Мэри рассмеялась, и смех ее немного оживил, хоть она и оставалась бледной, как мел. Порывшись в сумочке, она достала оттуда ножницы.
– Попробую подстричь Дэви. Переодеть его я не смогу, но хотя бы сделаю снова похожим на мальчика, чтобы не напугать его отца.
– Он знает, что мы едем?
– Да. Я позвонила ему после обеда, но о Дэви, конечно, ничего не сказала.
Она принялась орудовать ножницами, и к тому времени, когда мы прибыли на Пимлико-сквер, где жил сэр Артур Уорклифф, избавила мальчугана от локонов.
Все это время Дэви вел себя на удивление спокойно и доверчиво.
– Мы вернулись к папе? – только и спросил он, а услышав ответ, удовлетворенно вздохнул.
Я отказался входить в дом – на сегодня с меня было довольно потрясений, и остался в машине, а Мэри и Дэвид поднялись по ступеням. Через несколько минут Мэри вернулась. Она плакала и улыбалась сквозь слезы.
– Я оставила Дэви ждать в гостиной, а сама вошла в кабинет сэра Артура. Он выглядел таким болезненным, таким старым и несчастным… Я сказала ему: «Я привела Дэви. С ним все в порядке, а на его одежду не обращайте внимания!..» Потом я ввела мальчика. О, Дик, это было какое-то чудо! Старик словно помолодел на два десятка лет… Нет, они не бросились в объятия друг другу. Представляешь, они обменялись сдержанным рукопожатием… Мальчик наклонил голову, а сэр Артур поцеловал его макушку и сказал единственное: «Мышонок, ты вернулся»… Ну, а потом я незаметно улизнула…
В тот вечер произошло еще кое-что, потому что под конец мы заехали на Карлтон-Хаус-Террас. О том, что там происходило, у меня сохранились лишь смутные воспоминания. Помню, как Джулиус Виктор целовал руку Мэри, а герцог тряс мою так, словно пытался оторвать. Помню также, что молодой Меркот, выглядевший необычно бодрым и красивым, произнес тост в мою честь, Адела Виктор аккомпанировала на фортепиано, а некий французский дворянин в приливе счастья кружил одного пожилого немецкого инженера в импровизированном танце.
Глава 20
Мэчри
Спустя неделю, после продолжительных обсуждений с Сэнди, я написал Медине письмо. Газеты сообщали, что он уехал за границу на короткий отдых, и я живо представлял, какие терзания он испытывает в какой-нибудь уединенной средиземноморской бухте.

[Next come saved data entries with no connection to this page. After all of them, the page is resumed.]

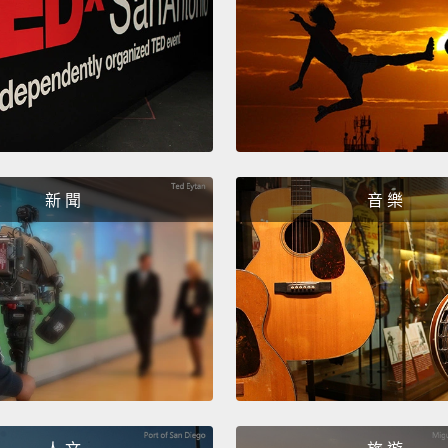
Wait, 
等等，
Your co
你的核
新 聞
音 樂
Iron f
collap
鐵融合
What!
什麼!
And th
那你的外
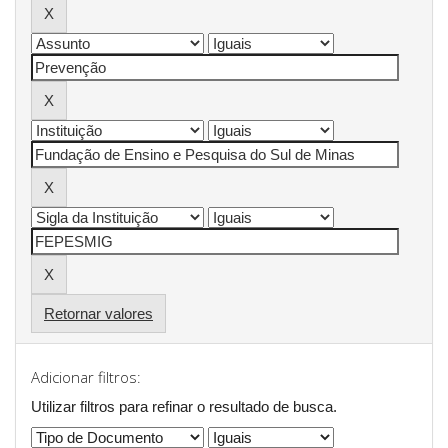
Retornar valores
Adicionar filtros:
Utilizar filtros para refinar o resultado de busca.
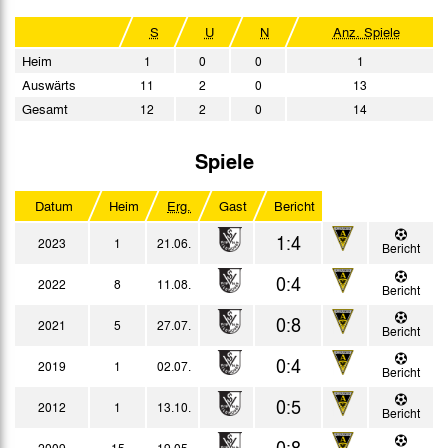
S
U
N
Anz. Spiele
Heim
1
0
0
1
Auswärts
11
2
0
13
Gesamt
12
2
0
14
Spiele
Datum
Heim
Erg.
Gast
Bericht
1:4
2023
1
21.06.
Bericht
0:4
2022
8
11.08.
Bericht
0:8
2021
5
27.07.
Bericht
0:4
2019
1
02.07.
Bericht
0:5
2012
1
13.10.
Bericht
0:8
2009
15
19.05.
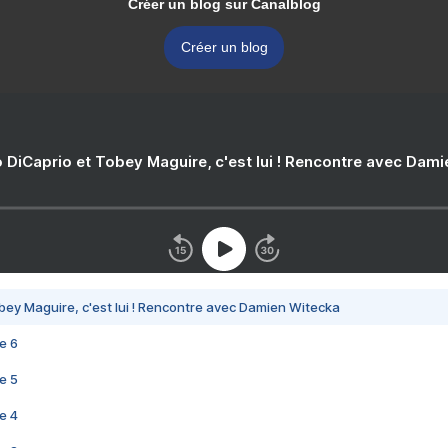
Créer un blog sur Canalblog
Créer un blog
 DiCaprio et Tobey Maguire, c'est lui ! Rencontre avec Dam
bey Maguire, c'est lui ! Rencontre avec Damien Witecka
e 6
e 5
e 4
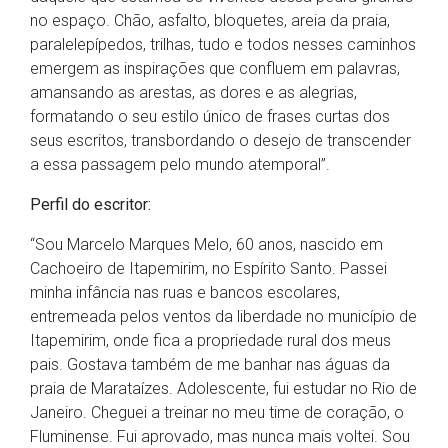
no espaço. Chão, asfalto, bloquetes, areia da praia,
paralelepípedos, trilhas, tudo e todos nesses caminhos
emergem as inspirações que confluem em palavras,
amansando as arestas, as dores e as alegrias,
formatando o seu estilo único de frases curtas dos
seus escritos, transbordando o desejo de transcender
a essa passagem pelo mundo atemporal”.
Perfil do escritor:
“Sou Marcelo Marques Melo, 60 anos, nascido em
Cachoeiro de Itapemirim, no Espírito Santo. Passei
minha infância nas ruas e bancos escolares,
entremeada pelos ventos da liberdade no município de
Itapemirim, onde fica a propriedade rural dos meus
pais. Gostava também de me banhar nas águas da
praia de Marataízes. Adolescente, fui estudar no Rio de
Janeiro. Cheguei a treinar no meu time de coração, o
Fluminense. Fui aprovado, mas nunca mais voltei. Sou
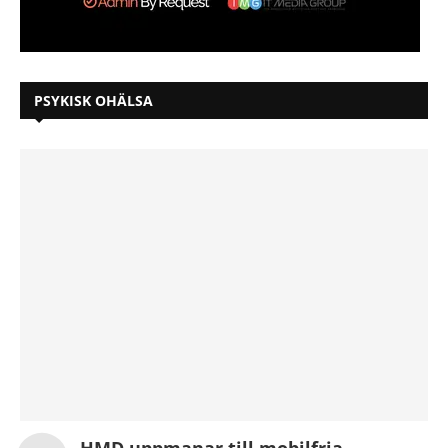
PSYKISK OHÄLSA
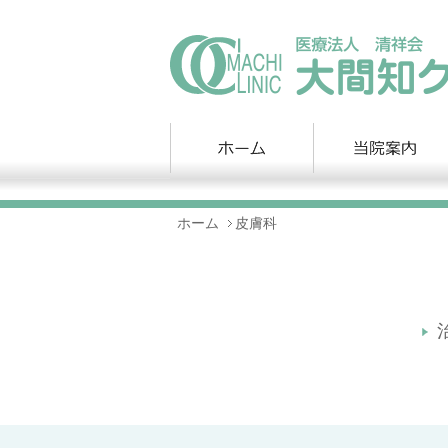
ホーム
皮膚科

Мы, со своей стороны, решили удовлетвориться достигнутым. Чтобы окончательно одолеть Медину пришлось бы месяцами таскаться по судам и организовывать кампании в прессе, а заниматься этим лично у меня не было ни малейшего желания. Все это дело представлялось мне скверным сном, который лучше бы поскорее забыть. Мы вырвали у Медины клыки, и, как по мне, он мог сколько угодно заниматься политикой и восхищать мир своими дарованиями, оставаясь в рамках закона.
Об этом я и написал ему, подчеркнув, что три человека, которым известно все, будут держать язык за зубами, но оставляют за собой право прервать молчание, если у них возникнут какие-либо подозрения на его счет.